Now a member of one frequent flier program can earn their miles/points on other Virgin branded flights and will soon be able to redeem miles for flights on various Virgin brands too.  The only question is why did it take this long?

Virgin Atlantic appears to be set to be the “leader” of this consortium and well it should be.  With the various Virgin brands in place around the world, one would think this kind of linkup would have been fully integrated a long time ago.   Yes, Virgin America has been leery of being too closely associated with Virgin Atlantic but I think we can be done with that silliness now.

There are some synergies going on that, I think, could not only be expanded upon but which could lead to more growth for all.  Codeshares are one thing, I say start the Virgin Alliance and get cracking on linking up to the rest of the world.  Can’t you just see the marketing?  “Do you want to be a Virgin?”

The fact that Delta is courting Virgin Blue for codeshares in Australia is proof enough that that the Virgin products are good enough but they aren’t being tied together very well.  This latest announce is a good step towards fixing that.

Sir Richard Branson has pointed out the challenges in competing on a route like DFW-London against British Airways and American Airlines, the two airlines who own that route and have done so for a long time.  He’s right.  Even when they were supposedly not cooperating, that route was “owned” by BA and AA alone.  Not only does that remain so but now the two airlines can cooperate on the route. 

But now Virgin America is going to fly to DFW.  Imagine what happens if Virgin America is able to add a few more flights to DFW from other destinations.  Suddenly, there might be enough feed for a Virgin Atlantic flight.  Especially one utilizing an A330 or 787. 

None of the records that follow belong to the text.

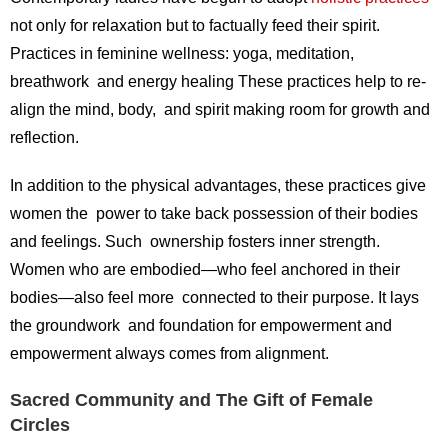
not only for relaxation but to factually feed their spirit.
Practices in feminine wellness: yoga, meditation,
breathwork and energy healing These practices help to re-
align the mind, body, and spirit making room for growth and
reflection.
In addition to the physical advantages, these practices give
women the power to take back possession of their bodies
and feelings. Such ownership fosters inner strength.
Women who are embodied—who feel anchored in their
bodies—also feel more connected to their purpose. It lays
the groundwork and foundation for empowerment and
empowerment always comes from alignment.
Sacred Community and The Gift of Female
Circles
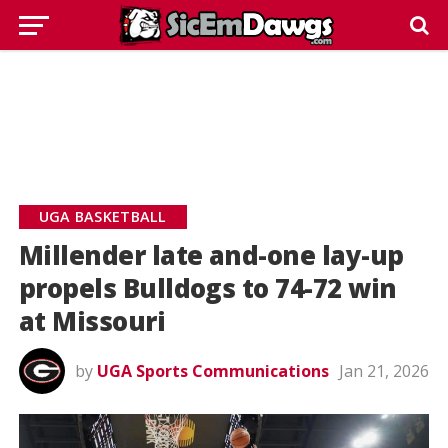
UGA BASKETBALL
Millender late and-one lay-up
propels Bulldogs to 74-72 win
at Missouri
by
UGA Sports Communications
Jan 21, 2026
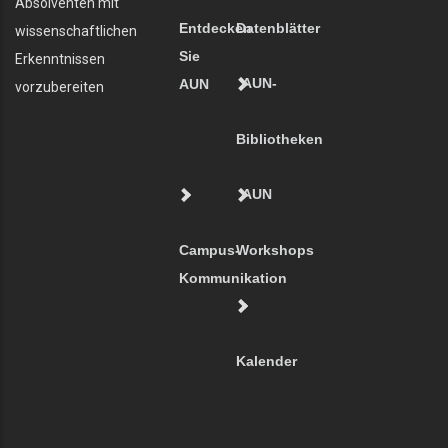
Absolventen mit
Entdecken
Datenblätter
wissenschaftlichen
Sie
Erkenntnissen
AUN-
AUN
vorzubereiten
Bibliotheken
AUN
Campus-
Workshops
Kommunikation
Kalender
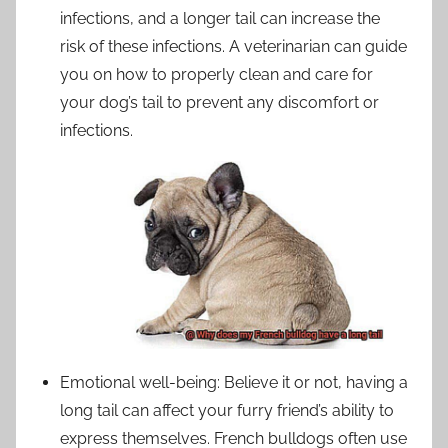
infections, and a longer tail can increase the
risk of these infections. A veterinarian can guide
you on how to properly clean and care for
your dog’s tail to prevent any discomfort or
infections.
Emotional well-being: Believe it or not, having a
long tail can affect your furry friend’s ability to
express themselves. French bulldogs often use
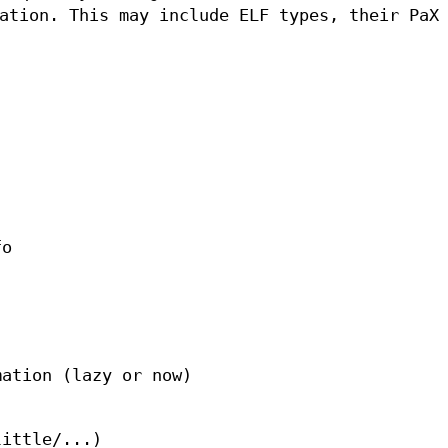
ation. This may include ELF types, their PaX
fo
mation (lazy or now)
little/...)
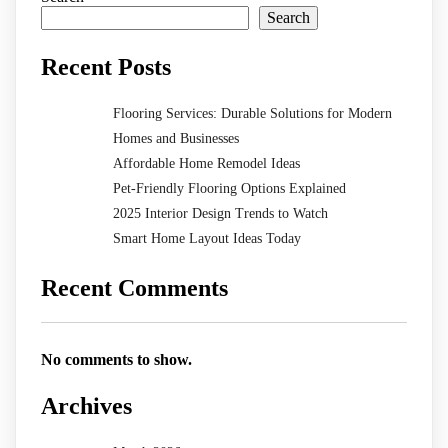
Search
Recent Posts
Flooring Services: Durable Solutions for Modern
Homes and Businesses
Affordable Home Remodel Ideas
Pet-Friendly Flooring Options Explained
2025 Interior Design Trends to Watch
Smart Home Layout Ideas Today
Recent Comments
No comments to show.
Archives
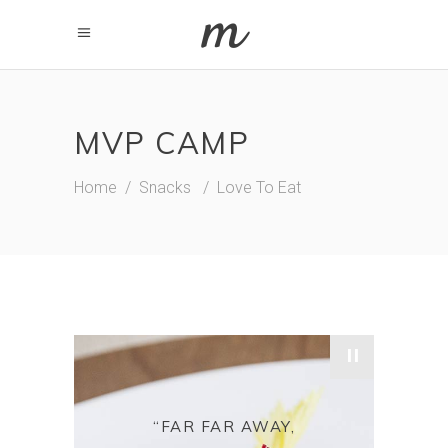
MVP CAMP
Home
/
Snacks
/
Love To Eat
"
“FAR FAR AWAY,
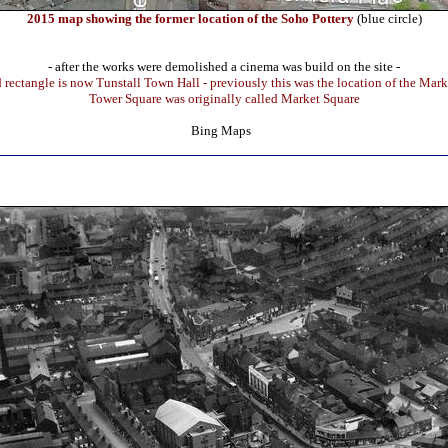
2015 map showing the former location of the Soho Pottery
(blue circle)
- after the works were demolished a cinema was build on the site -
d rectangle is now Tunstall Town Hall - previously this was the location of the Mark
Tower Square was originally called Market Square
Bing Maps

The Virgins need to cooperate and work with each other.  They’ve got a great brand to work with, especially in English speaking countries, and it’s the best choice in fighting back against the alliances.  The latest mergers and new alliance anti-trust agreements now should make it possible for the Virgins to argue on their behalf for close cooperation, something they’ve been somewhat reluctant to do for fear of anti-trust issues. 

Virgin Atlantic needs to grow, as well.  It’s time for them to push past their traditional routes and that’s going to require some different aircraft.  Sir Richard Branson’s Airbus strategy hasn’t worked well for that airline and the 747 fleet is starting to get a touch old.  4 Engines 4 Long Haul sounded great but wasn’t the way to go.  It’s time for Virgin Atlantic to start purchasing a 787/777 or A330/A350 fleet not just for economy but for flexibility. 

Flexibility in that fleet should open up some opportunities for Virgin Atlantic worldwide.